= Available data =
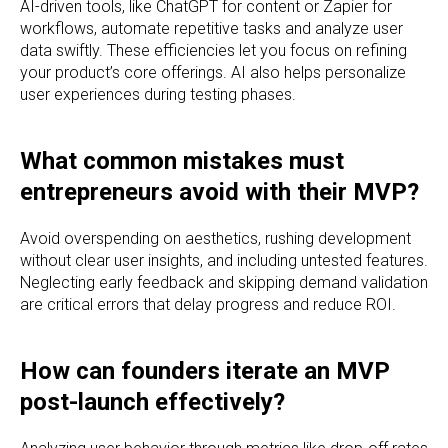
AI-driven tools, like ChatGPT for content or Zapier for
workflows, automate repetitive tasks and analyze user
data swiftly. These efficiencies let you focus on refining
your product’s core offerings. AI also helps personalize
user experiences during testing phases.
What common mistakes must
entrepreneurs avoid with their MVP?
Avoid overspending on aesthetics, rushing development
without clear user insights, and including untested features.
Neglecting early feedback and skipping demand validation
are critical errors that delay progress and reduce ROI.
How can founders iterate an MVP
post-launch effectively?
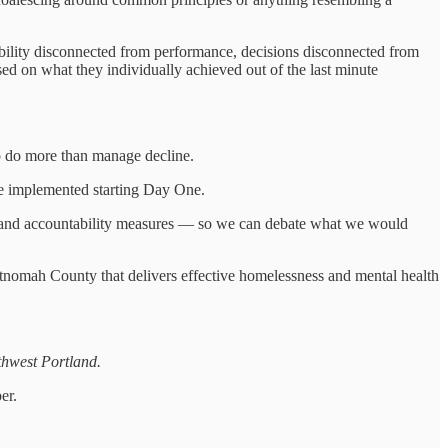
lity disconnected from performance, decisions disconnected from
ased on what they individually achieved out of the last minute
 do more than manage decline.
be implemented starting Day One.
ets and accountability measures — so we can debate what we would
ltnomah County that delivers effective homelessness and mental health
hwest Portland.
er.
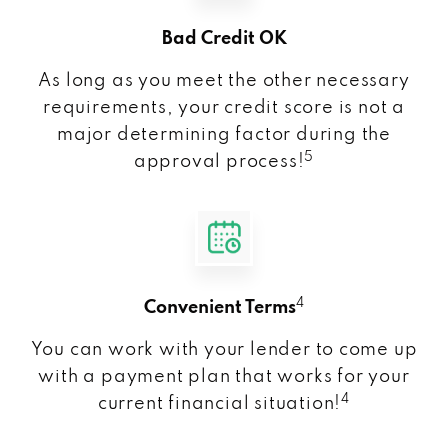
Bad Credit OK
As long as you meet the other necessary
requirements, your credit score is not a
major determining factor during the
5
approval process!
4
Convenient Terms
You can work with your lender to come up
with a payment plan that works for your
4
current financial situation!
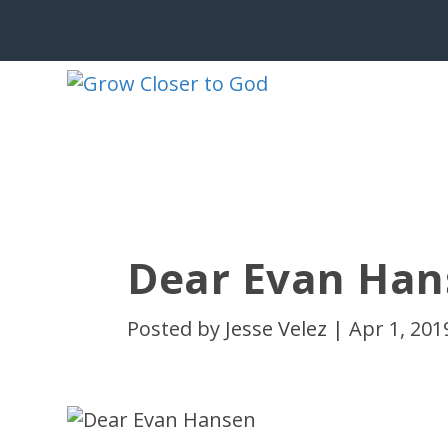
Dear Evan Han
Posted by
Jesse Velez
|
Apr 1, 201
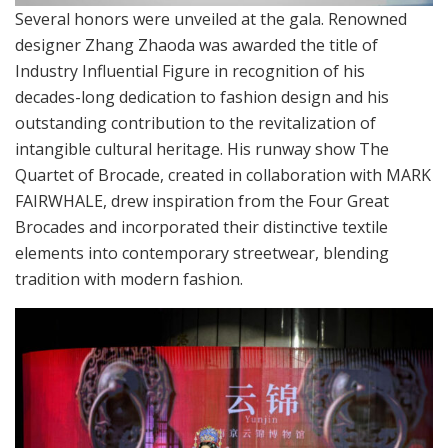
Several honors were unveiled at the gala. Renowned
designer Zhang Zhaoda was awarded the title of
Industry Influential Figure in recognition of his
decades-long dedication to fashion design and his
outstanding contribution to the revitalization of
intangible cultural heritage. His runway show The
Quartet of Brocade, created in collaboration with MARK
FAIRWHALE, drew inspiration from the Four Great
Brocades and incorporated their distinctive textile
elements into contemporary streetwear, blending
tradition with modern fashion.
==
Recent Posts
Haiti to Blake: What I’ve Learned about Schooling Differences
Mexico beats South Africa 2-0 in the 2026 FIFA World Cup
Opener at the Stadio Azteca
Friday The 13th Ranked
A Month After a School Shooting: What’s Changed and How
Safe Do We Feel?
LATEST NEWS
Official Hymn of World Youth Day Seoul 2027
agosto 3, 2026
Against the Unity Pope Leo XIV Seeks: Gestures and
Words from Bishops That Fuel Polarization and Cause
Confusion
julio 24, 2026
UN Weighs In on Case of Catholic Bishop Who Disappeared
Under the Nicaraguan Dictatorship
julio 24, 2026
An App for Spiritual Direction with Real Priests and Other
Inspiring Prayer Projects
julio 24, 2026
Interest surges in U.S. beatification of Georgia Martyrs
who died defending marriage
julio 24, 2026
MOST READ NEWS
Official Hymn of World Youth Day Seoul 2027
--
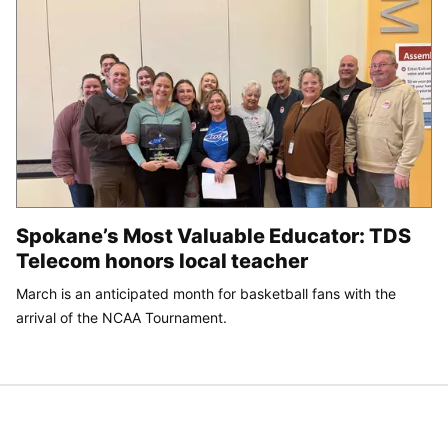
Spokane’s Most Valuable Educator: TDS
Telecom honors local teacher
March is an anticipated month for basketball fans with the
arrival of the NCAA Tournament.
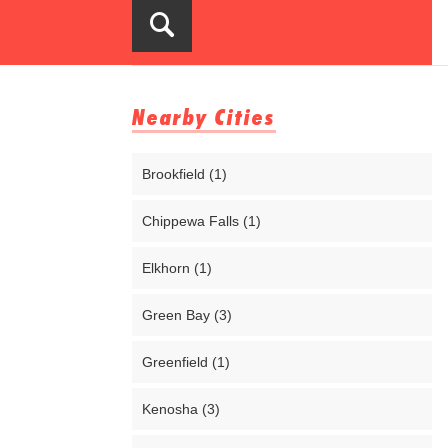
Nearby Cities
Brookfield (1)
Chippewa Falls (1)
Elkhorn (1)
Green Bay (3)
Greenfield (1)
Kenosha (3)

= Work order =
Copy each line of the listing that contains the string "from".

= Answer to the problem =
lity disconnected from performance, decisions disconnected from
FAIRWHALE, drew inspiration from the Four Great
Words from Bishops That Fuel Polarization and Cause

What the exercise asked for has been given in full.